For the purpose of the authorities granted in this Act, and for the costs of administering those authorities, the Secretary may use the proceeds of the sale of any securities issued under chapter 31 of title 31, United States Code, and the purposes for which securities may be issued under chapter 31 of title 31, United States Code, are extended to include actions authorized by this Act, including the payment of administrative expenses. Any funds expended for actions authorized by this Act, including the payment of administrative expenses, shall be deemed appropriated at the time of such expenditure.
Sec. 8. Review.
Decisions by the Secretary pursuant to the authority of this Act are non-reviewable and committed to agency discretion, and may not be reviewed by any court of law or any administrative agency.
Sec. 9. Termination of Authority.
The authorities under this Act, with the exception of authorities granted in sections 2(b)(5), 5 and 7, shall terminate two years from the date of enactment of this Act.
Sec. 10. Increase in Statutory Limit on the Public Debt.
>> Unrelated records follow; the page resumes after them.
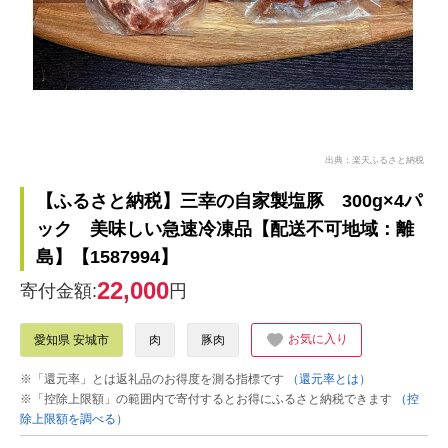
出典：楽天ふるさと納税
【ふるさと納税】三幸の自家製塩豚 300g×4パ
ック 美味しい急速冷凍品【配送不可地域：離
島】【1587994】
22,000
寄付金額:
円
お気に入り
愛知県 安城市
肉
豚肉
※「還元率」とは返礼品のお得度を測る指標です
（還元率とは）
※「控除上限額」の範囲内で寄付するとお得にふるさと納税できます
（控
除上限額を調べる）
Subsection (b) of section 3101 of title 31, United States Code, is amended by striking out the dollar limitation contained in such subsection and inserting in lieu thereof $11,315,000,000,000.
Sec. 11. Credit Reform.
The costs of purchases of Troubled Assets made under section 2(a) of this Act shall be determined as provided under the Federal Credit Reform Act of 1990, as applicable.
Sec. 12. Definitions.
For purposes of this Act, the following definitions shall apply:
(1) Financial Institution. – The term “Financial Institutions” means any institution including, but not limited to, banks, thrifts, credit unions, broker-dealers, and insurance companies, having significant operations in the United States; and, upon the Secretary’s determination in consultation with the Chairman of the Board of Governors of the Federal Reserve, any other institution he determines necessary to promote financial market stability.
(2) Secretary. – The term “Secretary” means the Secretary of the Treasury.
(3) Troubled Assets. – The term “Troubled Assets” means residential or commercial mortgages and any securities, obligations, or other instruments that are based on or related to such mortgages, that in each case was originated or issued on or before September 17, 2008; and, upon the determination of the Secretary in consultation with the Chairman of the Board of Governors of the Federal Reserve, any other financial instrument, as he determines necessary to promote financial market stability.
(4) United States. – The term “United States” means the States, territories, and possessions of the United States and the District of Columbia.